Oui, j'ai un frangin qui a acheté une très jolie maison de maître pour 100 000 ou 200 000 balles dans une petite ville vosgienne... donc 2 fois moins cher qu'un 50m2 parisien. :mrgreen:

– Es-tu membre de la Légion d’honneur ?

Non, mais j'ai refusé que mon chef me propose aux Palmes Académiques :lol: :lol: :lol: (en demandant combien ça rapportait, et quand il m'a dit "rien") Suis vénale. :mrgreen:



Il manque un item dont j'ai remarqué qu'il traçait curieusement une super barrière sociologique.
La pratique d'un instrument de musique.
Les enfants du peuple écoutent de la musique, les enfants de la bourgeoisie cultivée pratiquent un instrument.

Re: fil "interventions de La Riposte"

Message Publié : 25 Août 2019, 15:32
par Cyrano
Quoique... quoique... Les enfants du peuple qu'ont eu des parents communistes ont pratiqué la fanfare. Et les enfants du peuple rebelles ont pratiqué la guitare électrique et la batterie... et très fort, même. Mais, je l'accorde, la flûte traversière, beaucoup moins.

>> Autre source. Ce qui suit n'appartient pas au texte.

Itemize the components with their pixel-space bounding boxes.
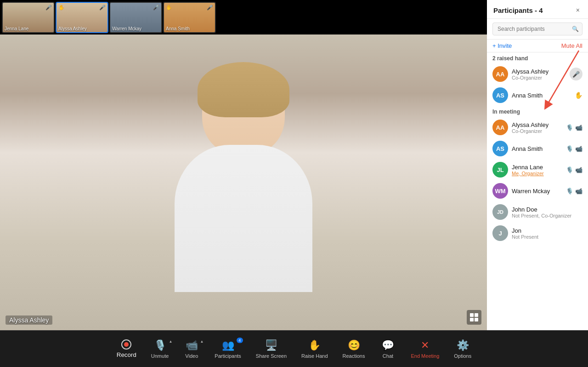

Re: fil "interventions de La Riposte"

Message Publié : 25 Août 2019, 16:35
par Byrrh
Les questions sont intéressantes.

– Connais-tu les prénoms de tes arrière-grands parents ?
Hmm... Un du côté de mon père : Umberto. Une du côté de ma mère : Pauline, mais je ne suis pas sûr.

– Possède-tu des biens mobiliers ou immobiliers à l’étranger ?
Si c'est dans un département anciennement annexé au Reich, ça compte ? De toute façon, ça reviendra à LO plus tard.

– Des rues portent-elles le nom de membres de ta famille ?
Oui, une... :D Le nom d'un grand-père, aujourd'hui décédé, qui était maire d'un village dans les Vosges. Mais il avait donné son parrainage à Arlette Laguiller en 1995, alors... 8-)

Apparemment, ce sont mes seuls signes d'appartenance à la bourgeoisie. Je ne joue pas d'un instrument de musique, et je suis très nul en langues étrangères (je me débrouille à peine en anglais).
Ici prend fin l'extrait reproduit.